アラカルト FUTURE IN THE MAKING

未来を生み出すのは技術ではなくデザイン

文●林信行

IT、モバイル、デザイン、アートなど幅広くカバーするフリージャーナリスト&コンサルタントの林信行氏が物申します。

ジョナサン・アイブ│アップルの動向に関心のある本誌読者なら、今さら説明は不要だろう。アップルの最高デザイン責任者だ。スティーブ・ジョブズはアップル復帰後、先行きに不安を感じ、しばらく経営に関わるのを拒んでいた。しかし、アイブとの出会いでアップルの未来に希望を抱き、経営トップに返り咲いた。その後、2人は、アップルをデザイン主導で物をつくる組織へと生まれ変わらせた。

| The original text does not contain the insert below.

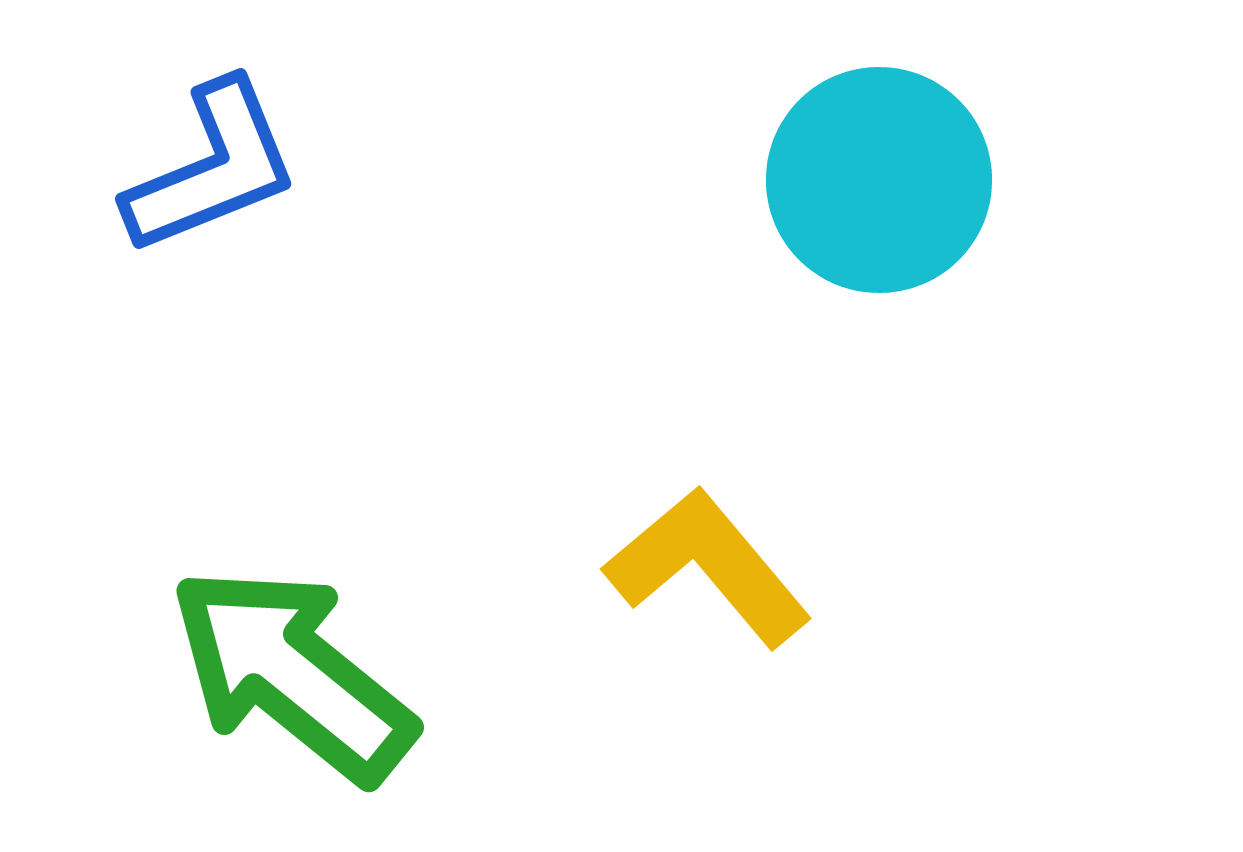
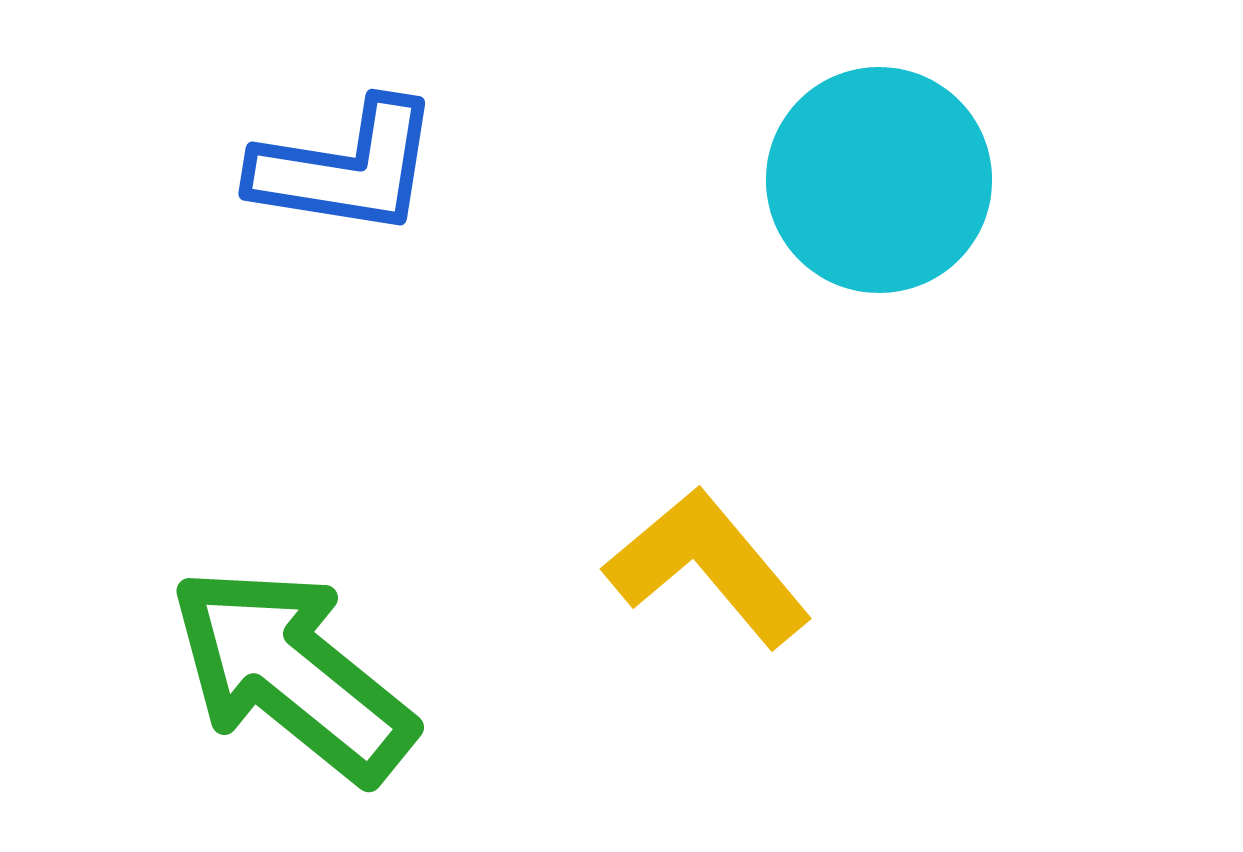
blue L-shape: moved 134 px right; rotated 31 degrees clockwise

新生アップルの最初の製品は21年前の初代iMac。ジョブズはこれを「まるで別の惑星からやってきたようなパソコン。いいデザイナーのいる惑星」と紹介した。技術レベルで言えば、同様のパソコンはインテルも提案していた。しかし、3ステップでインターネットにつながり、机の上に置いたときの設置面積も前後12センチ。そうなるべくブラウン管の形にあわせた卵型で、その形を優先したためにメイン基板は半円形。こんなパソコンはデザイン主導の会社以外からは出てこない、という形だった。その後、たくさんモノマネ品が出てきたが、真似していたのは表層だけだった。

iPodも同様で、技術的には似た製品がいくらでもあったが、「すべての曲をポケットに入れて持ち歩く」というコンセプトからデザインされたことで、あっという間に携帯型音楽プレーヤの代名詞になってしまった。後続製品の中にも、iPodに匹敵する見た目や使い勝手の製品はついに出てこなかった。

技術は真似できるが、デザインの本質は簡単には真似できない。未来を生み出すのは「しっかりとデザインする姿勢だ」とアイブは私に思い出させてくれる。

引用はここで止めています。